What to do:
Only one portion of the data is to be written out: from the line bearing "Land for construction in 9400 Wolfsberg" through the line bearing "We use cookies". Write it exactly as it appears.
##########
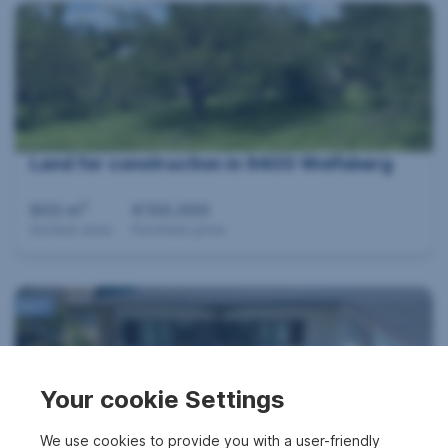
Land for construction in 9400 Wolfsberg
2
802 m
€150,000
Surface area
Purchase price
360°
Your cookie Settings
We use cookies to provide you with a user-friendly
##########
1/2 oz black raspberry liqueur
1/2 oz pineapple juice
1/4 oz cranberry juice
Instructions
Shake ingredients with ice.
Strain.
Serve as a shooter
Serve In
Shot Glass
##########
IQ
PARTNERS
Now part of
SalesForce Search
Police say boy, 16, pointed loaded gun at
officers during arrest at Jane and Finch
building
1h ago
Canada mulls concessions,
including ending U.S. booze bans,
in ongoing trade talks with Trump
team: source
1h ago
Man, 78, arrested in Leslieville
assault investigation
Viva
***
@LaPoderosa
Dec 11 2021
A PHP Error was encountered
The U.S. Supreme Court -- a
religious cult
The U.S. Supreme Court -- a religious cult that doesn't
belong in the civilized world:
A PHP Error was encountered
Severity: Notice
##########
Written reply:
Land for construction in 9400 Wolfsberg
2
802 m
€150,000
Surface area
Purchase price
360°
Your cookie Settings
We use cookies to provide you with a user-friendly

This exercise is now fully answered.